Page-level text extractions
::::
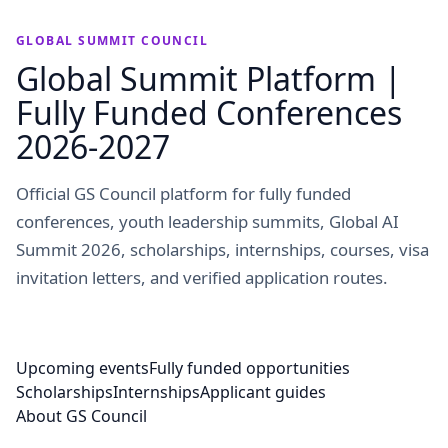
GLOBAL SUMMIT COUNCIL
Global Summit Platform |
Fully Funded Conferences
2026-2027
Official GS Council platform for fully funded
conferences, youth leadership summits, Global AI
Summit 2026, scholarships, internships, courses, visa
invitation letters, and verified application routes.
Upcoming events
Fully funded opportunities
Scholarships
Internships
Applicant guides
About GS Council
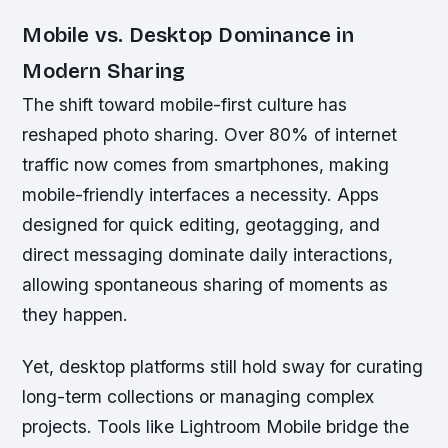
Mobile vs. Desktop Dominance in
Modern Sharing
The shift toward mobile-first culture has
reshaped photo sharing. Over 80% of internet
traffic now comes from smartphones, making
mobile-friendly interfaces a necessity. Apps
designed for quick editing, geotagging, and
direct messaging dominate daily interactions,
allowing spontaneous sharing of moments as
they happen.
Yet, desktop platforms still hold sway for curating
long-term collections or managing complex
projects. Tools like Lightroom Mobile bridge the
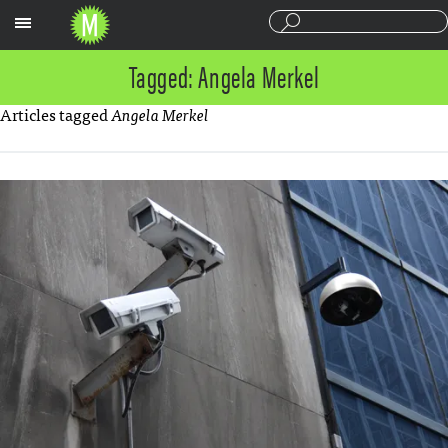
Sections
Tagged: Angela Merkel
Articles tagged
Angela Merkel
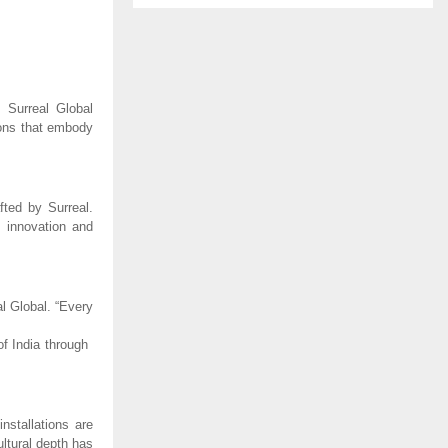
, Surreal Global
tions that embody
fted by Surreal.
 innovation and
al Global. “Every
f India through
nstallations are
ultural depth has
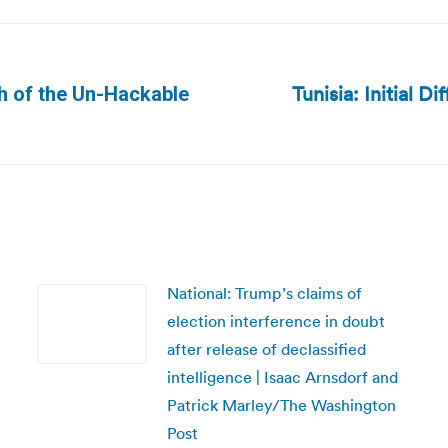
Tunisia: Initial Di
th of the Un-Hackable
Next
post:
National: Trump’s claims of
election interference in doubt
after release of declassified
intelligence | Isaac Arnsdorf and
Patrick Marley/The Washington
Post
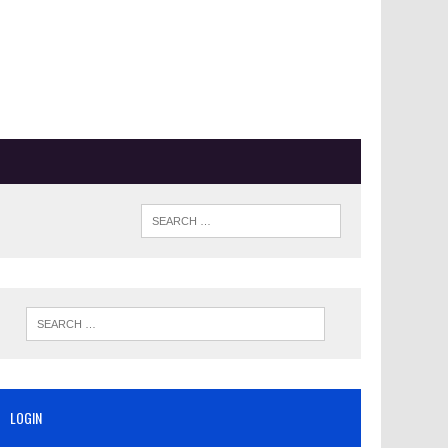
LOGIN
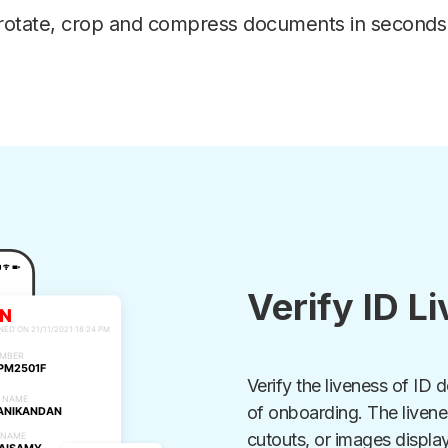
rotate, crop and compress documents in seconds
Verify ID L
Verify the liveness of ID 
of onboarding. The liven
cutouts, or images displa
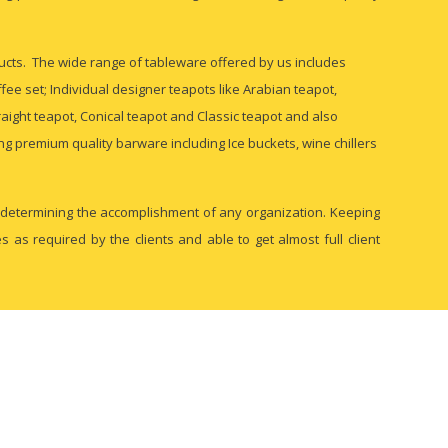
ducts. The wide range of tableware offered by us includes
fee set; Individual designer teapots like Arabian teapot,
aight teapot, Conical teapot and Classic teapot and also
ing premium quality barware including Ice buckets, wine chillers
in determining the accomplishment of any organization. Keeping
as required by the clients and able to get almost full client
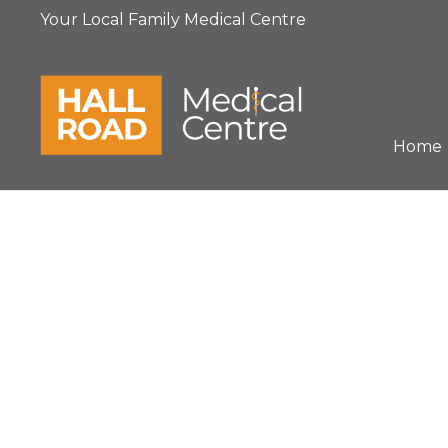
Your Local Family Medical Centre
Home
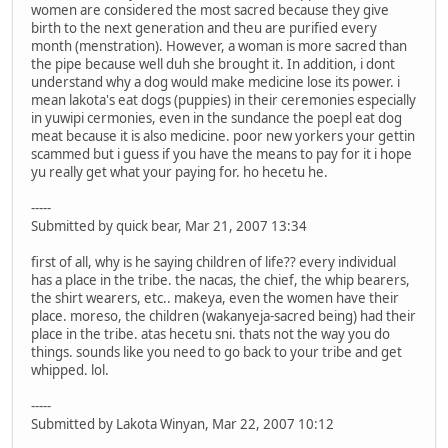
women are considered the most sacred because they give
birth to the next generation and theu are purified every
month (menstration). However, a woman is more sacred than
the pipe because well duh she brought it. In addition, i dont
understand why a dog would make medicine lose its power. i
mean lakota's eat dogs (puppies) in their ceremonies especially
in yuwipi cermonies, even in the sundance the poepl eat dog
meat because it is also medicine. poor new yorkers your gettin
scammed but i guess if you have the means to pay for it i hope
yu really get what your paying for. ho hecetu he.
-----
Submitted by quick bear, Mar 21, 2007 13:34
first of all, why is he saying children of life?? every individual
has a place in the tribe. the nacas, the chief, the whip bearers,
the shirt wearers, etc.. makeya, even the women have their
place. moreso, the children (wakanyeja-sacred being) had their
place in the tribe. atas hecetu sni. thats not the way you do
things. sounds like you need to go back to your tribe and get
whipped. lol.
-----
Submitted by Lakota Winyan, Mar 22, 2007 10:12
::::
§ Instructions to follow
Within the entries above, the lines from the one containing "designed for quick editing, geotagging, and" through the one containing "election interference in doubt" are to be transcribed exactly, ends included, pictures excluded.

§ Answer to the exercise
designed for quick editing, geotagging, and
direct messaging dominate daily interactions,
allowing spontaneous sharing of moments as
they happen.
Yet, desktop platforms still hold sway for curating
long-term collections or managing complex
projects. Tools like Lightroom Mobile bridge the
Sections
Tagged: Angela Merkel
Articles tagged
Angela Merkel
, Surreal Global
tions that embody
fted by Surreal.
 innovation and
al Global. “Every
f India through
nstallations are
ultural depth has
Tunisia: Initial Di
th of the Un-Hackable
Next
post:
National: Trump’s claims of
election interference in doubt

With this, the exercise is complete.